Use foreachBatch to write to arbitrary data sinks

This page shows how to use foreachBatch with Structured Streaming to write the output of a streaming query to data sources that do not have an existing streaming sink.

The code pattern streamingDF.writeStream.foreachBatch(...) allows you to apply batch functions to the output data of every micro-batch of the streaming query. Functions used with foreachBatch take two parameters:

A DataFrame that has the output data of a micro-batch.
The unique ID of the micro-batch.

You must use foreachBatch for Delta Lake merge operations in Structured Streaming. See Upsert from streaming queries using foreachBatch.

Apply additional DataFrame operations

Many DataFrame and Dataset operations are not supported in streaming DataFrames because Spark does not support generating incremental plans in those cases. Using foreachBatch() you can apply some of these operations on each micro-batch output. For example, you can use foreachBatch() and the SQL MERGE INTO operation to write the output of streaming aggregations into a Delta table in update mode. See more details in MERGE INTO.

Important

foreachBatch() provides only at-least-once write guarantees. However, you can use the batchId provided to the function as way to deduplicate the output and get an exactly-once guarantee. In either case, you will have to reason about the end-to-end semantics yourself.
foreachBatch() does not work with the continuous processing mode as it fundamentally relies on the micro-batch execution of a streaming query. If you write data in continuous mode, use foreach() instead.
When using foreachBatch with a stateful operator, it is important to completely consume each batch before processing is complete. See Completely consume each batch DataFrame

Handle empty DataFrames

foreachBatch() might receive an empty DataFrame, and your code must handle this scenario. Otherwise, your query might fail.

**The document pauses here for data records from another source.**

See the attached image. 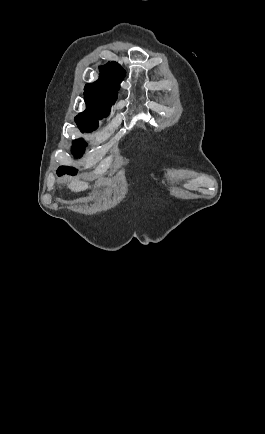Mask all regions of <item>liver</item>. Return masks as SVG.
Masks as SVG:
<instances>
[{
	"label": "liver",
	"mask_w": 265,
	"mask_h": 434,
	"mask_svg": "<svg viewBox=\"0 0 265 434\" xmlns=\"http://www.w3.org/2000/svg\"><path fill=\"white\" fill-rule=\"evenodd\" d=\"M67 186L71 192H83V190H87L89 184L87 182H80V180H71Z\"/></svg>",
	"instance_id": "6515ba94"
}]
</instances>
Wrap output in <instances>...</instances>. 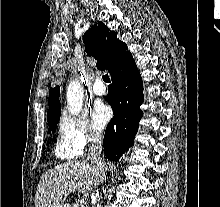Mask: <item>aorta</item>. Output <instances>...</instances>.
I'll return each instance as SVG.
<instances>
[{
  "label": "aorta",
  "mask_w": 220,
  "mask_h": 207,
  "mask_svg": "<svg viewBox=\"0 0 220 207\" xmlns=\"http://www.w3.org/2000/svg\"><path fill=\"white\" fill-rule=\"evenodd\" d=\"M66 98L68 112L72 115L79 114L83 106V89L79 80L75 79L69 83Z\"/></svg>",
  "instance_id": "762f6f07"
}]
</instances>
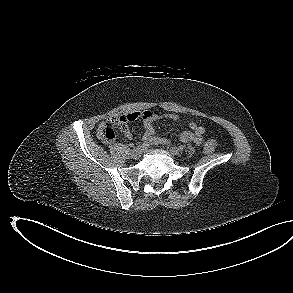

For example, when Delta Lake is the streaming source, these scenarios might pass an empty DataFrame to foreachBatch():

OPTIMIZE with no files to process: When an OPTIMIZE operation runs on the Delta Lake source table but there are no files to process, Structured Streaming writes an offset log entry to increment the table version. This produces an empty micro-batch on the sink even though no files are read.
File pruning at the physical plan level: If predicate pushdown or file pruning eliminates all records at the physical plan level, the result is an empty commit to the sink.

User code must handle empty DataFrames to allow for proper operation. See the examples below:

Python

def process_batch(output_df, batch_id):
  # Process valid DataFrames only
  if not output_df.isEmpty():
    # business logic
    pass

streamingDF.writeStream.foreachBatch(process_batch).start()

Scala

  .foreachBatch(
          (outputDf: DataFrame, bid: Long) => {
             // Process valid DataFrames only
             if (!outputDf.isEmpty) {
                // business logic
             }
         }
  ).start()

Behavior changes for `foreachBatch` in Databricks Runtime 14.0

In Databricks Runtime 14.0 and above on compute configured with standard access mode, the following behavior changes apply:

print() commands write output to the driver logs.
You cannot access the dbutils.widgets submodule inside the function.
Any files, modules, or objects referenced in the function must be serializable and available on Spark.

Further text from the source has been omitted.